Keeping it in the family

Plus: the Globe’s King Lear is one of the ugliest productions I’ve ever seen

issue 09 September 2017

A new orthodoxy governs the casting process in Hollywood. An actor’s ethnicity must match the character’s. If you extend this decree to Shakespeare, you need Macbeth to be played by a Highlander, Shylock by a Venetian Jew, Richard III by an English hunchback and Cleopatra by an Egyptian who has slept with her brother. As for Hamlet, the play can only be entrusted to a family of incestuous Scandinavians. Gyles Brandreth (whose name means ‘firebrand’ or ‘sword’ in old Norse) has anticipated the trend by staging a production alongside his son and his daughter-in-law. Benet Brandreth plays the Dane while his wife, Kosha, plays Ophelia, Gertrude, Rosencrantz, Laertes and Horatio. Brandreth Snr takes the older roles.

This amazing stunt includes some genuine discoveries. The trimmed-down text, ingeniously edited by Imogen Bond, deserves to become a standard version for students and am-dram performers wishing to explore the drama with a tiny cast. Gone is the opening scene on the battlements, which never plays as well as it reads. Guildenstern has been cut and Rosencrantz, transformed into a female, works very well as a courtly sexpot whose conquests include both Hamlet and Claudius. Benet Brandreth’s bespectacled Dane looks too well-coiffed to be a murderous, half-mad medieval prince and he roars and flails his arms around a little too readily. The real-life Benet is a barrister and RSC voice coach and he’s at his best here when Hamlet relaxes and larks about with the players. ‘To be or not to be’ is done with great originality. Hamlet recites the opening lines from a book of quotations, and then interrupts himself at ‘aye there’s the rub’ and delivers the rest as if it were commentary on the preceding text. Quite a brainwave.

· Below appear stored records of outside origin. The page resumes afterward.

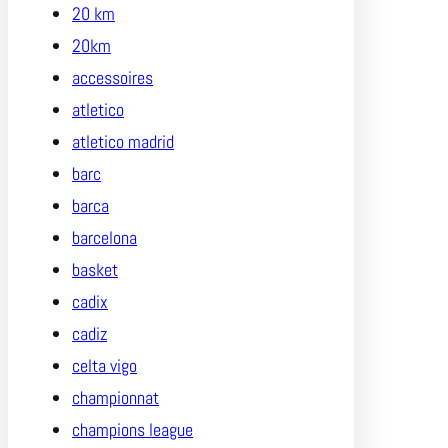
20 km
20km
accessoires
atletico
atletico madrid
barc
barca
barcelona
basket
cadix
cadiz
celta vigo
championnat
champions league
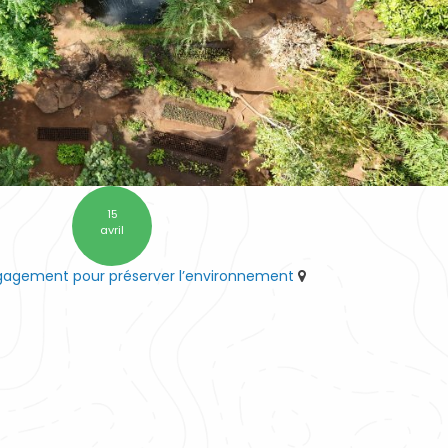
15
avril
ngagement pour préserver l’environnement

At times the play’s complexities defeat the experiment. Laertes and Ophelia are merged into a single character with the brother appearing as a figment of his sister’s imagination. It doesn’t quite work although Kosha Engler, amazingly versatile, very nearly pulls it off. The climactic swordfight is played as a drunken game of dare with a whetted fish knife. A more direct and physical solution would have been better. And was it such a good idea to represent Elsinore with a brand-new fitted kitchen?

Brandreth Snr seems absolutely at home playing Claudius, old Hamlet and, especially, Polonius, and yet it’s hard to detach these performances from his comic persona. His magnificent purring voice, like a vintage Jag approaching across loamy moorlands, is all too familiar from Just a Minute and Dictionary Corner. I’d prefer to see his Polonius in a full-scale production. This 90-minute version is a valuable addition to ‘the Hamlet conversation’, but not everyone will appreciate it. Newcomers to the play will simply wonder, ‘Why are these nice, posh English people wandering around a kitchen shouting at each other?’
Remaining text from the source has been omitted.